The Kushya: The Paradox of Nullified Partitions

The strongest kushya arises from Mishneh Torah, Sabbath 16:15-16: if a partition is not sturdy enough to withstand the wind, it is deemed null. Yet, if one builds a tzurat ha-petach (frame of an entrance), the Rambam (16:19) suggests that even if the open space exceeds the closed space, the partition holds—provided the open space doesn't exceed the closed portion. The friction: Why does a tzurat ha-petach create a "barrier" if the physical wall is fundamentally non-functional? If the frame is just a symbol of an entrance, why does it interact with the percentage of open versus closed space?

The Terutz

The terutz (per the Kesef Mishneh) is that the tzurat ha-petach is not a substitute for a wall but a rectification of the definition of an opening. A gap in a wall is usually a "breach" (pirtzah). A frame of an entrance is not a breach; it is an entrance. Therefore, the frame changes the category of the space from "broken" to "duly opened." The quantitative restriction (closed vs. open) remains because the Sages required that the enclosure retain its "enclosed character" (m'hitzah). Without a majority of closed space, it is not a "room," but a "field." The frame merely prevents the entrance from being counted as a destructive breach, not as a replacement for the physical bulk of the wall itself.

Intertext

  • Tanakh/Talmud Parallels: The measure of two seah (5000 square cubits) is explicitly derived from the dimensions of the Sanctuary Courtyard Exodus 27:18. The parallel is vital: The Tabernacle was the prototype of a Reshut HaYachid enclosed for a specific, non-residential (sacred) purpose.

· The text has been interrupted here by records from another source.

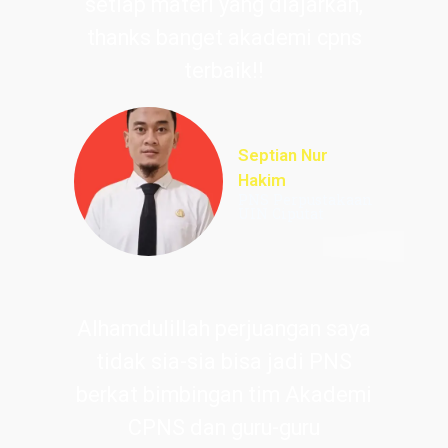
setiap materi yang diajarkan,
thanks banget akademi cpns
terbaik!!
Septian Nur
Hakim
PNS Perpustakaan
UIN Ciputat
Alhamdulillah perjuangan saya
tidak sia-sia bisa jadi PNS
berkat bimbingan tim Akademi
CPNS dan guru-guru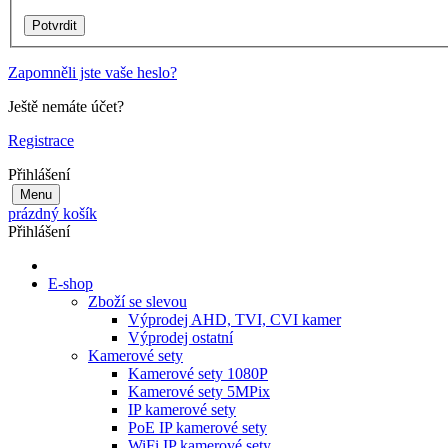
Zapomněli jste vaše heslo?
Ještě nemáte účet?
Registrace
Přihlášení
Menu
prázdný košík
Přihlášení
E-shop
Zboží se slevou
Výprodej AHD, TVI, CVI kamer
Výprodej ostatní
Kamerové sety
Kamerové sety 1080P
Kamerové sety 5MPix
IP kamerové sety
PoE IP kamerové sety
WiFi IP kamerové sety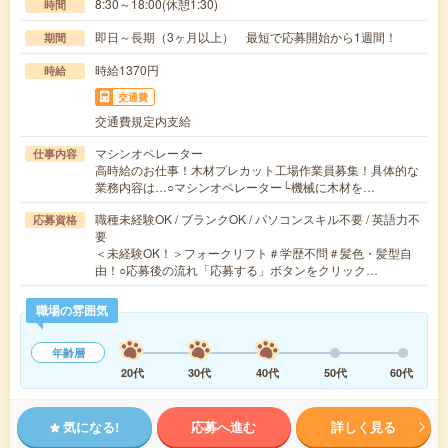
8:30～18:00(休憩1:30)
時間
即日～長期（3ヶ月以上） 最短で応募開始から1週間！
期間
時給1370円
時給
交通費
交通費規定内支給
マシンオペレーター
仕事内容
高時給のお仕事！木材プレカット工場作業員募集！具体的な
業務内容は…○マシンオペレーター└機械に木材を…
職種未経験OK / ブランクOK / パソコンスキル不要 / 英語力不
応募資格
要
＜未経験OK！＞フォークリフト＃学歴不問＃髪色・髪型自
由！○応募後の流れ「応募する」ボタンをクリック…
職場の雰囲気
年齢層
20代
30代
40代
50代
60代
気になる!
応募へ進む
詳しく見る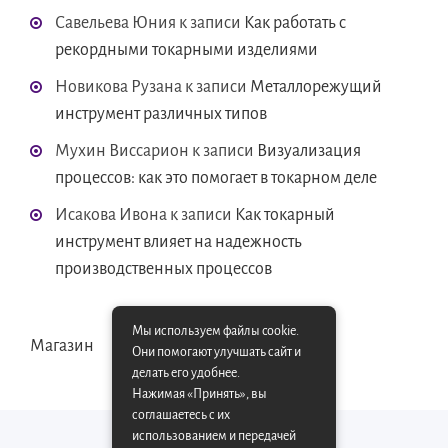
Савельева Юния
к записи
Как работать с
рекордными токарными изделиями
Новикова Рузана
к записи
Металлорежущий
инструмент различных типов
Мухин Виссарион
к записи
Визуализация
процессов: как это помогает в токарном деле
Исакова Ивона
к записи
Как токарный
инструмент влияет на надежность
производственных процессов
Мы используем файлы cookie.
Магазин
Они помогают улучшать сайт и
делать его удобнее.
Нажимая «Принять», вы
соглашаетесь с их
использованием и передачей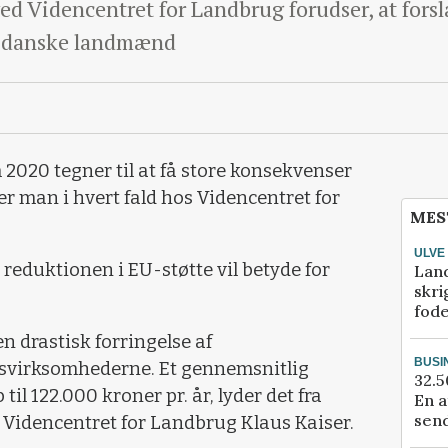
d Videncentret for Landbrug forudser, at forsl
or danske landmænd
m 2020 tegner til at få store konsekvenser
r man i hvert fald hos Videncentret for
MES
ULVE
reduktionen i EU-støtte vil betyde for
Lan
skri
fod
n drastisk forringelse af
BUSI
gsvirksomhederne. Et gennemsnitlig
32.5
il 122.000 kroner pr. år, lyder det fra
En a
send
Videncentret for Landbrug Klaus Kaiser.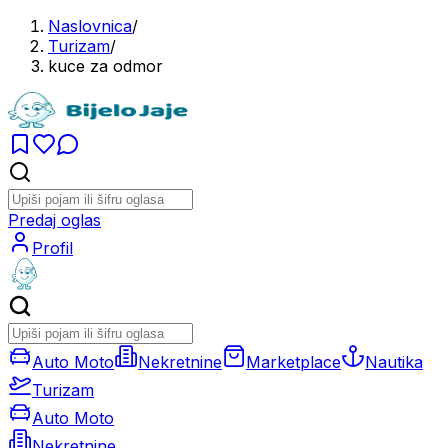
Naslovnica
/
Turizam
/
kuce za odmor
Predaj oglas
Profil
Auto Moto
Nekretnine
Marketplace
Nautika
Turizam
Auto Moto
Nekretnine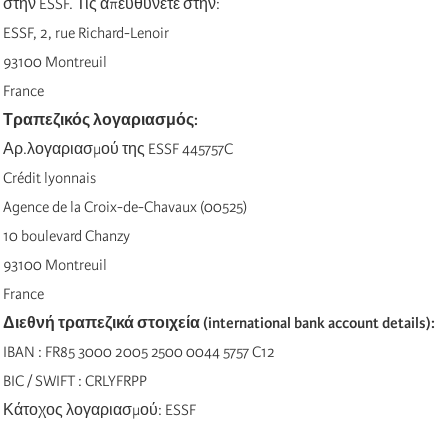
στην ESSF. Τις απευθύνετε στην:
ESSF, 2, rue Richard-Lenoir
93100 Montreuil
France
Τραπεζικό
ς
λογαριασμό
ς
:
Αρ.λογαριασμού της ESSF 445757C
Crédit lyonnais
Agence de la Croix-de-Chavaux (00525)
10 boulevard Chanzy
93100 Montreuil
France
Διεθνή τραπεζικά στοιχεία (i
nternational bank account details
):
IBAN : FR85 3000 2005 2500 0044 5757 C12
BIC / SWIFT : CRLYFRPP
Κάτοχος λογαριασμού: ESSF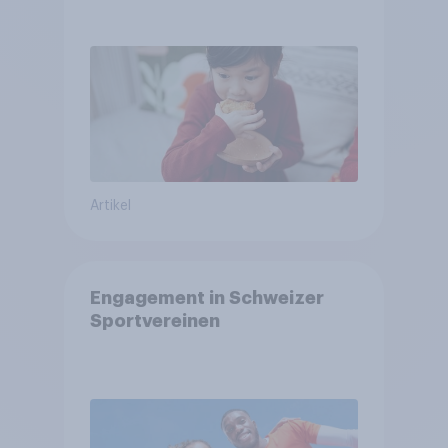
arbeitet freiwillig
Artikel
Engagement in Schweizer
Sportvereinen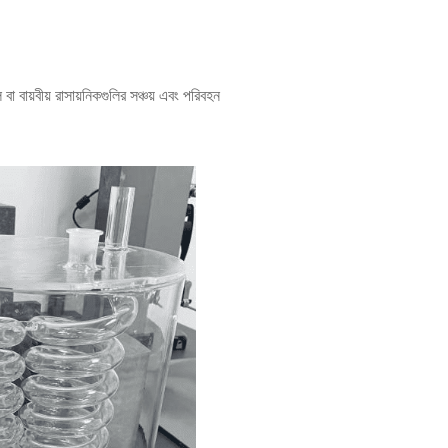
া বায়বীয় রাসায়নিকগুলির সঞ্চয় এবং পরিবহন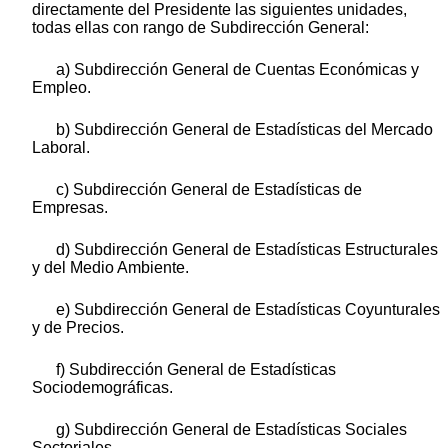
directamente del Presidente las siguientes unidades,
todas ellas con rango de Subdirección General:
a) Subdirección General de Cuentas Económicas y
Empleo.
b) Subdirección General de Estadísticas del Mercado
Laboral.
c) Subdirección General de Estadísticas de
Empresas.
d) Subdirección General de Estadísticas Estructurales
y del Medio Ambiente.
e) Subdirección General de Estadísticas Coyunturales
y de Precios.
f) Subdirección General de Estadísticas
Sociodemográficas.
g) Subdirección General de Estadísticas Sociales
Sectoriales.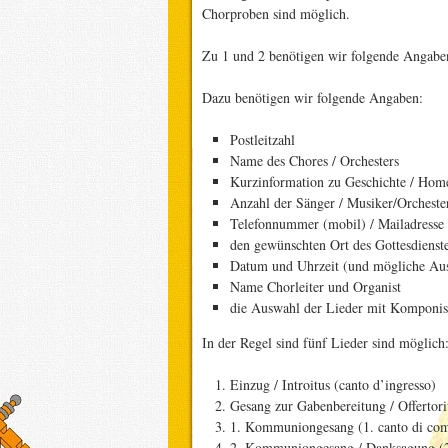
Chorproben sind möglich.
Zu 1 und 2 benötigen wir folgende Angabe
Dazu benötigen wir folgende Angaben:
Postleitzahl
Name des Chores / Orchesters
Kurzinformation zu Geschichte / Home
Anzahl der Sänger / Musiker/Orcheste
Telefonnummer (mobil) / Mailadresse 
den gewünschten Ort des Gottesdienst
Datum und Uhrzeit (und mögliche Au
Name Chorleiter und Organist
die Auswahl der Lieder mit Komponist
In der Regel sind fünf Lieder sind möglich
Einzug / Introitus (canto d’ingresso)
Gesang zur Gabenbereitung / Offertoriu
1. Kommuniongesang (1. canto di co
2. Kommuniongesang / Danksagung (2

The Sages used this as the benchmark because it was the only "non-residential" enclosure that was permitted for carrying.
  • Responsa: The debates regarding "modern eruvs" often cite the Rambam's strictness in 16:19 (requiring the closed portion to be greater than the open portion even with a tzurat ha-petach). Contrast this with the Shulchan Aruch Orach Chayim 362:10, which follows the more lenient Rishonim (Rashba/Tosafot) who argue that the frame of an entrance renders the entire space "closed," effectively bypassing the percentage calculation entirely.

Psak/Practice

In modern halacha, the karpef laws are the primary mechanism for defining the permissibility of carrying in large outdoor areas.

  1. The "Residential" Heuristic: If a backyard is attached to a house, it is generally considered "enclosed for habitation."
  2. The Meta-Psak: One must be wary of the Rambam's stringent view on tzurat ha-petach. In communities relying on wire-based eruvin, the "open space" often vastly exceeds the "closed space." While the Shulchan Aruch allows for the leniency of the Rashba, the Mishnah Berurah advises caution, suggesting that for "the strictly observant," relying on a series of poles without significant physical wall-bulk remains a point of chumra (stringency).

Takeaway

A karpef is a legal "limbo"—a private domain by structure but a public-facing space by intent. The law forces us to reconcile our physical environment with our domestic reality; if it isn't lived in, it isn't ours to treat as a home.